Frank did get discouraged: “in my humble opinion, hippophagy has not the slightest chance of success in this country,” he wrote after a disastrous dinner in which every dish, from the soup to the jelly, had been prepared from the carcass of a cab horse.

A baby has been bitten by a fox in Bromley. When I lived in Lewisham I used to hear horrible screeching cries in the night. Apparently, this was the sound of foxes mating (or vixens being raped). Strolling up to Blackheath Village one would regularly see packs of foxes strolling about and turning over garbage bins. In broad daylight there were about ten of them sunning themselves on the lawn next door.

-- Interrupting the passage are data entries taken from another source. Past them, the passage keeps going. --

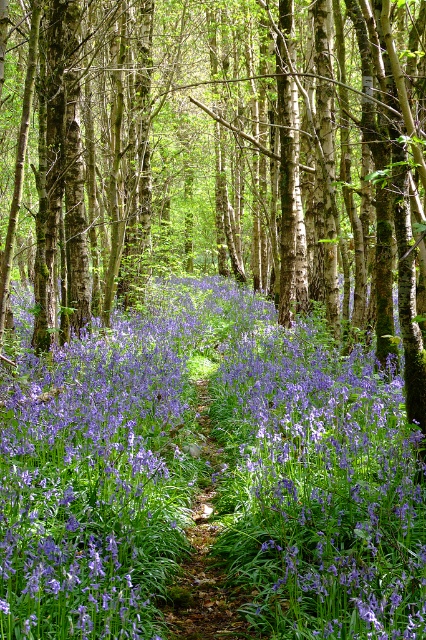 You are a botanist studying the forest floor. You observe the purple flowerbed at center and the purple matte flower at center. Which of these two has a greater width?

The purple flowerbed at center is wider than the purple matte flower at center.

You are a hiker who wants to pick the purple matte flower at center. Can you reach it without stepping on the green leafy trail at center?

The purple matte flower at center is above the green leafy trail at center, so yes, you can reach it without stepping on the trail.

You are a botanist examining the purple flowerbed at center and the purple matte flower at center in the forest. Which one has a bigger size?

The purple flowerbed at center has a larger size compared to the purple matte flower at center. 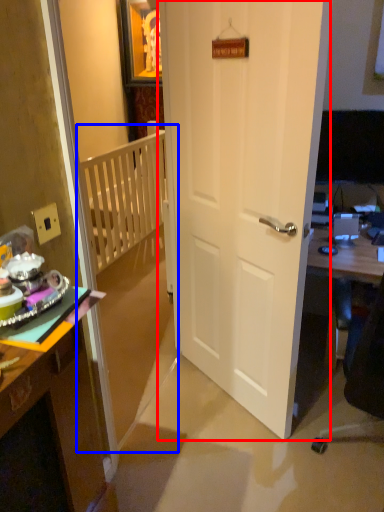 Question: Which point is closer to the camera, door (highlighted by a red box) or bunk bed (highlighted by a blue box)?

Choices:
 (A) door
 (B) bunk bed

Answer: (B) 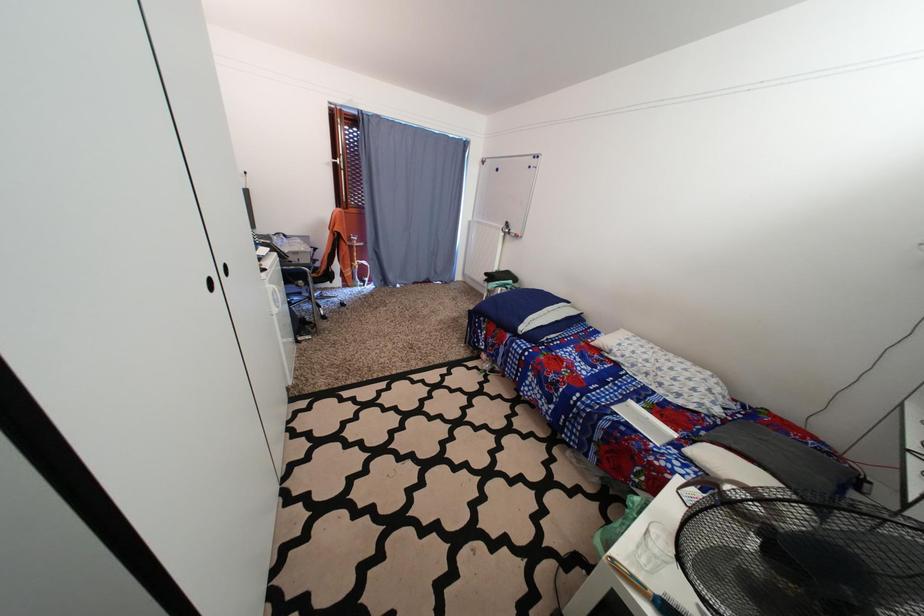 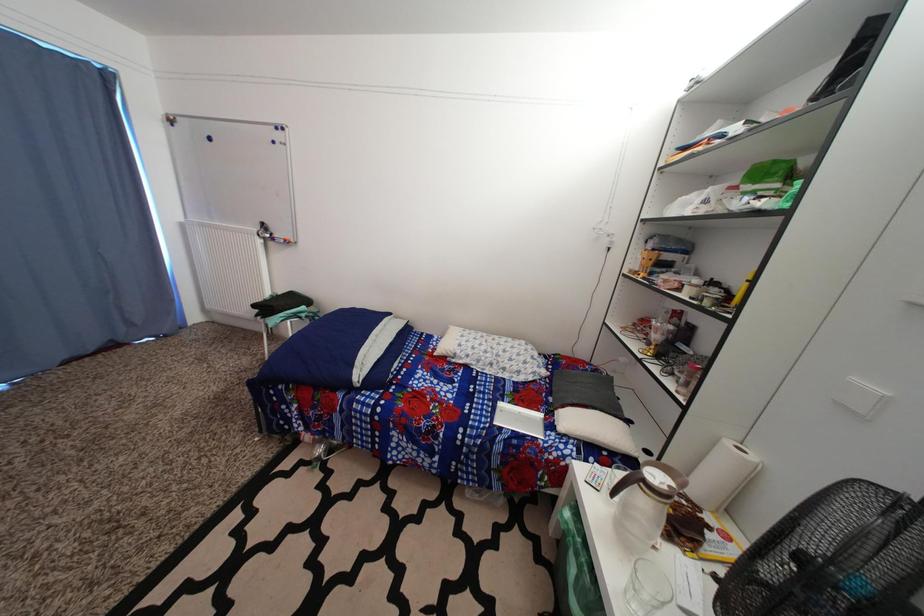 Question: How did the camera likely rotate?

Choices:
 (A) Left
 (B) Right
 (C) Up
 (D) Down

Answer: (B)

London Mayor Boris Johnson says the Bromley incident was “a wake-up call”. Simon Jenkins in the London Evening Standard comments that it certainly was for the baby. “In the arcane world of London pest control, there seems to be an ideological hierarchy that sets one species above another. A fox or a squirrel is an honoured guest, a wasp or a rat an exterminable menace.” (Incidentally,  a friend of mine ate bees’  abdomens when he was living in Japan. Apparently, they tasted like – bee’s abdomens.)

Jenkins recommends hunting urban foxes and feeding them to the poor: “Foxes are starting to eat children, and I really don’t care if they do it ‘only rarely’. Calling for strategic reviews is wimpish appeasement. Let’s get killing and eating.”

Many Europeans love horse meat. However,  the consumer has a right to know what he or she is eating. If the label says beef you have a right to beef. The problem with horse meat is that it may not have been raised for human consumption. Horses are treated with veterinary drugs which should not be allowed into the human food chain. Phenylbutazone is used as an anti-inflammatory for horses but is toxic to humans — it can cause a serious blood disorder known as aplastic anaemia.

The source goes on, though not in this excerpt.